Entries taken from a collection:
------------------------------------------------

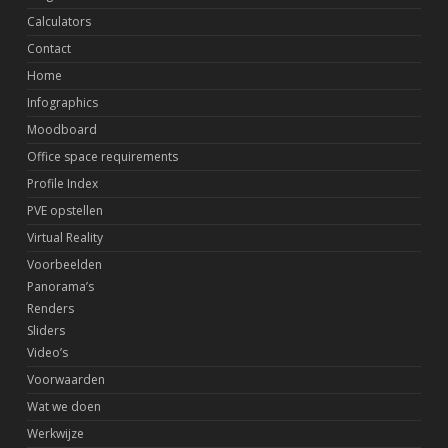
Calculators
Contact
Home
Infographics
Moodboard
Office space requirements
Profile Index
PVE opstellen
Virtual Reality
Voorbeelden
Panorama’s
Renders
Sliders
Video’s
Voorwaarden
Wat we doen
Werkwijze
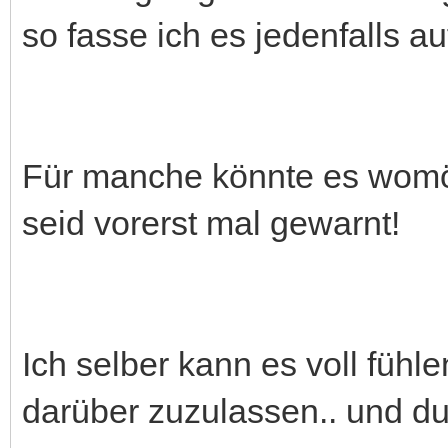
so fasse ich es jedenfalls au
Für manche könnte es womö
seid vorerst mal gewarnt!
Ich selber kann es voll fühlen
darüber zuzulassen.. und du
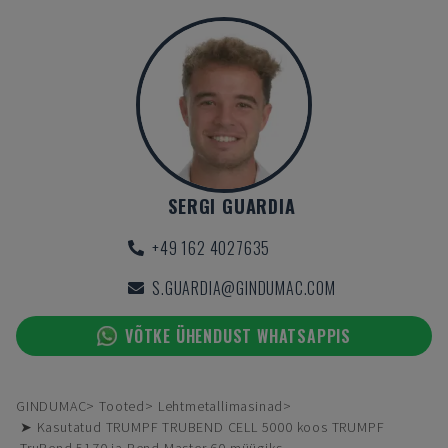
SERGI GUARDIA
+49 162 4027635
S.GUARDIA@GINDUMAC.COM
VÕTKE ÜHENDUST WHATSAPPIS
GINDUMAC
Tooted
Lehtmetallimasinad
➤ Kasutatud TRUMPF TRUBEND CELL 5000 koos TRUMPF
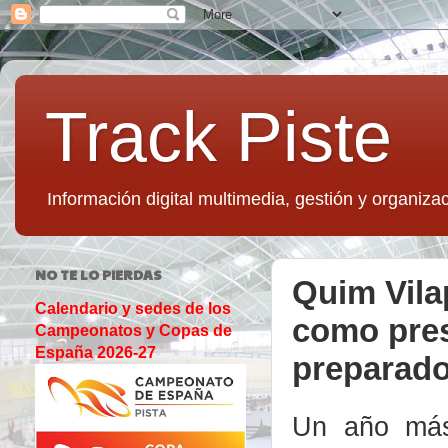
Track Piste
Información digital multimedia, gestión y organizac
NO TE LO PIERDAS
Quim Vila
Calendario y sedes de los
como pres
Campeonatos y Copas de
España 2026-27
preparado
Un año má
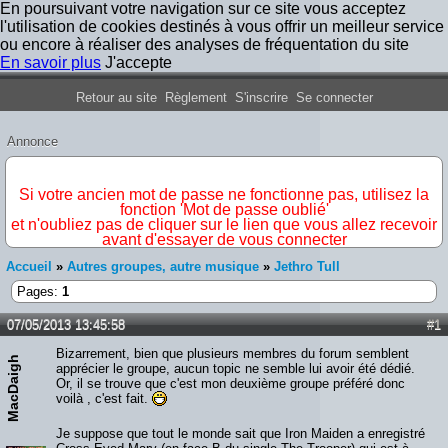
En poursuivant votre navigation sur ce site vous acceptez
l'utilisation de cookies destinés à vous offrir un meilleur service
ou encore à réaliser des analyses de fréquentation du site
En savoir plus
J'accepte
Forum Iron Maiden France
Retour au site
Règlement
S'inscrire
Se connecter
Annonce
IMPORTANT
Si votre ancien mot de passe ne fonctionne pas, utilisez la
fonction 'Mot de passe oublié'
et n'oubliez pas de cliquer sur le lien que vous allez recevoir
avant d'essayer de vous connecter
Accueil
»
Autres groupes, autre musique
»
Jethro Tull
Pages:
1
07/05/2013 13:45:58
#1
Bizarrement, bien que plusieurs membres du forum semblent
MacDaigh
apprécier le groupe, aucun topic ne semble lui avoir été dédié.
Or, il se trouve que c'est mon deuxième groupe préféré donc
voilà , c'est fait.
Je suppose que tout le monde sait que Iron Maiden a enregistré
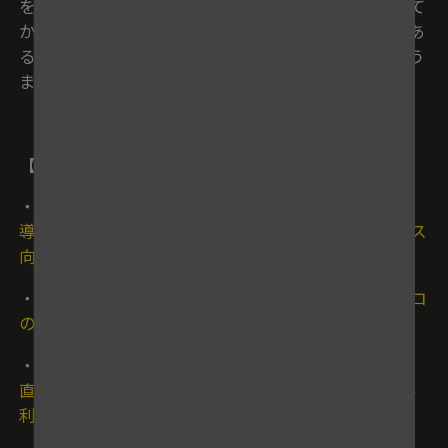
を身につけてしまう。大人もしっかり前の肩を向けて
から、投げていってほしいです」。基本中の基本であ
るキャッチボールをおざなりにしていては、野球がう
まくなるはずがないのだ。
【関連記事】
・
【#1無料動画】林泰祐｜現在連載中｜米国での指
導経験持つトレーナー監修 年代別｜パフォーマンス
向上プログラム
・
【第1話無料】NEOLAB｜現在連載中｜MAX155キロ
の指導者監修 年代別｜好投手育成プログラム
・
多賀少年野球クラブ監督 辻正人｜カリスマ監督が
直伝｢幼児野球指導｣ 公式戦未勝チームへ授けた｢勝
利の秘訣｣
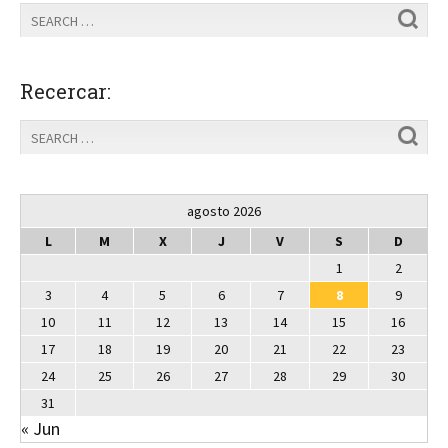
Recercar:
agosto 2026
L
M
X
J
V
S
D
1
2
3
4
5
6
7
8
9
10
11
12
13
14
15
16
17
18
19
20
21
22
23
24
25
26
27
28
29
30
31
« Jun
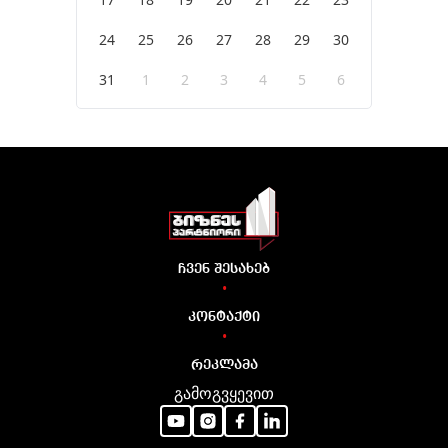
24
25
26
27
28
29
30
31
1
2
3
4
5
6
ჩვენ შესახებ
•
კონტაქტი
•
რეკლამა
გამოგვყევით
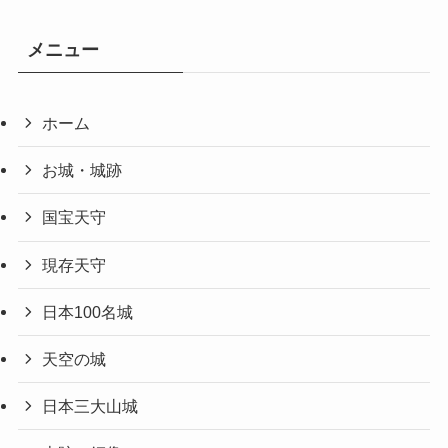
メニュー
ホーム
お城・城跡
国宝天守
現存天守
日本100名城
天空の城
日本三大山城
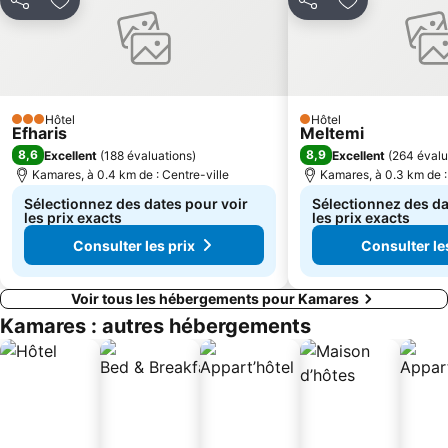
Partager
Ajouter à mes favoris
Partager
Ajouter à mes
Hôtel
Hôtel
3 Étoiles
1 Étoiles
Efharis
Meltemi
8,6
8,9
Excellent
(
188 évaluations
)
Excellent
(
264 évalu
Kamares, à 0.4 km de : Centre-ville
Kamares, à 0.3 km de :
Sélectionnez des dates pour voir
Sélectionnez des da
les prix exacts
les prix exacts
Consulter les prix
Consulter le
Voir tous les hébergements pour Kamares
Kamares : autres hébergements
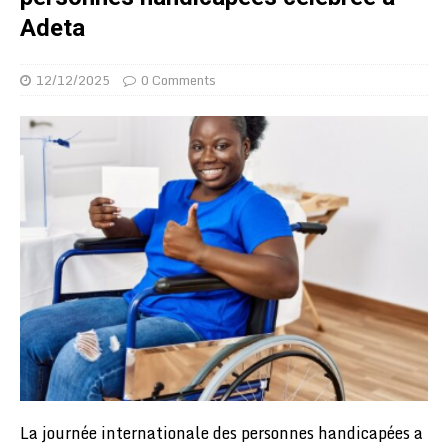
Adeta
12/12/2025
0 Comments
La journée internationale des personnes handicapées a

------------------------------------------------

Problem description :: Say how many lines of the entries above include the string "Maiden", giving the number and nothing else.

Result of the exercise :: 2